§ **Goal of the exercise**: Show each line of the listing in which the word "facebook" occurs.

§ **Input**:
+ + + +

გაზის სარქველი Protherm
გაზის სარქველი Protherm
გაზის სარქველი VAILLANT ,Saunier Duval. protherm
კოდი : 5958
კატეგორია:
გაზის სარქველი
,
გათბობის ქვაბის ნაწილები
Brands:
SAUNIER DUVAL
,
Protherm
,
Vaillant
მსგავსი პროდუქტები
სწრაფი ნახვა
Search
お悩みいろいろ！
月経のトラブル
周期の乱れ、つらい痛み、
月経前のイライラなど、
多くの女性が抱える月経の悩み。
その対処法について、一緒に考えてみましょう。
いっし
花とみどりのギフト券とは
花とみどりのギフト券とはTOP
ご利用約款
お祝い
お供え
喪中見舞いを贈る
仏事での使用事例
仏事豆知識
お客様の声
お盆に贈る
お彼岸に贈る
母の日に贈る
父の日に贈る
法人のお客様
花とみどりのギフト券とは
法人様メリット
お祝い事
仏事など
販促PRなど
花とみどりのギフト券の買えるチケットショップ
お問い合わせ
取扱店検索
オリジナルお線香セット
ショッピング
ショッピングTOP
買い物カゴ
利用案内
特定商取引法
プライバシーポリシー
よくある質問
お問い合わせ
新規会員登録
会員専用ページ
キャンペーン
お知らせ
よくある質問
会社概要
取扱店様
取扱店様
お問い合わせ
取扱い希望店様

+ + + +

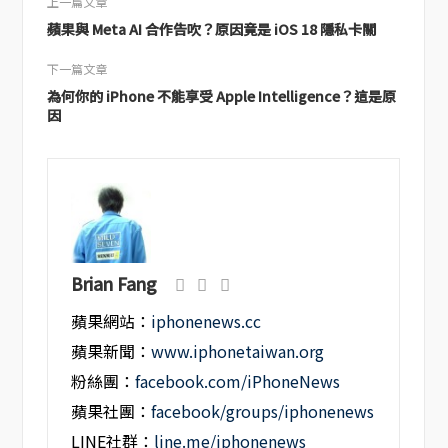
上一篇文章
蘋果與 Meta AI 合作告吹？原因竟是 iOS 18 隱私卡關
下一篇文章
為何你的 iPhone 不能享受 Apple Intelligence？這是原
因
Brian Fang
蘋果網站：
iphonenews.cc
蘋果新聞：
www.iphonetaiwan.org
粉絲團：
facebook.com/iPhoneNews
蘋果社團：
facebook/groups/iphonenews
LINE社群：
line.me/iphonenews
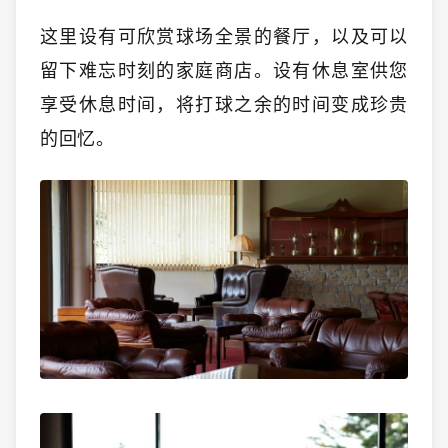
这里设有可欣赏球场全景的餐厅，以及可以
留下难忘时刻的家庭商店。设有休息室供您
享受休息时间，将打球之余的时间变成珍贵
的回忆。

+ + + +

§ **Output for this exercise**:
facebook.com/iPhoneNews
facebook/groups/iphonenews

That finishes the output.